Project B05
In situ reprogramming of dendritic cells for immunomodulation of CNS-specific Foxp3+ regulatory T cells
Background
It has been reported that in MS patients there is an imbalance between Treg cells and effector T cells, while Treg cells were shown to be reduced and additionally have a less suppressive activity. We could earlier show that application of a noninflammatory mRNA encoding a CNS-specific antigen nearly completely protects from CNS autoimmunity in a mouse model of MS, which went in line with increased frequencies of Treg cells in the spleen.

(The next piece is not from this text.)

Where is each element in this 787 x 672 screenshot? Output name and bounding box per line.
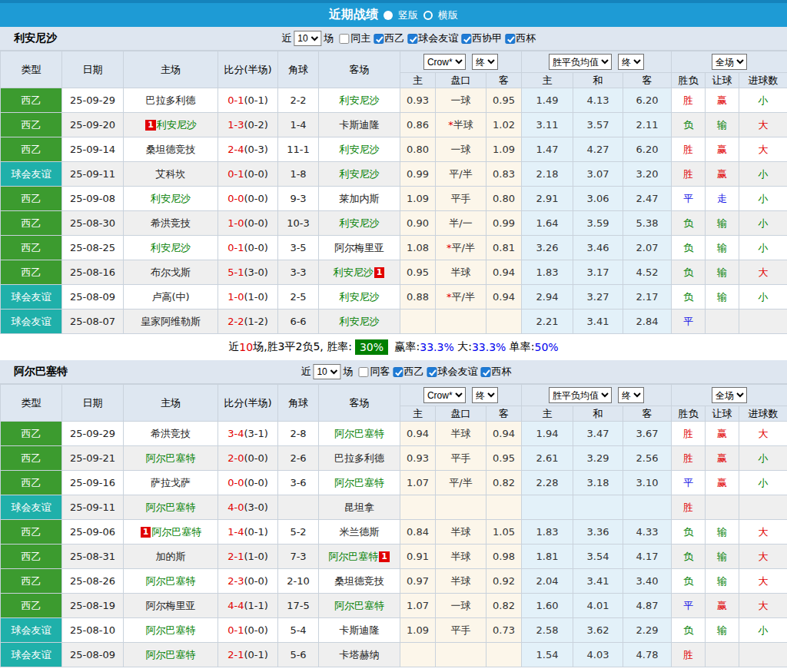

We hypothesize that modulation of Treg cell populations through vaccination with a noninflammatory mRNA encoding a CNS-specific antigen has a therapeutic implication for MS patients.
Strategy
In this project we investigate in more detail the impact of in situ reprogrammed immature dendritic cells (iDCs) on the generation of CNS-specific Foxp3+ Treg cells. To this end, we apply noninflammatory mRNA encoding MS-specific antigens for transient in vivo reprogramming of splenic iDCs in mouse models of MS. This allows us to define the site of tolerance induction by tracking the migration of photoconverted Teff/Treg cells and to characterize the expression profile of both iDCs and T cells in-depth. We will further explore the impact of noninflammatory mRNA vaccination on B cell responses in B cell dependent EAE models.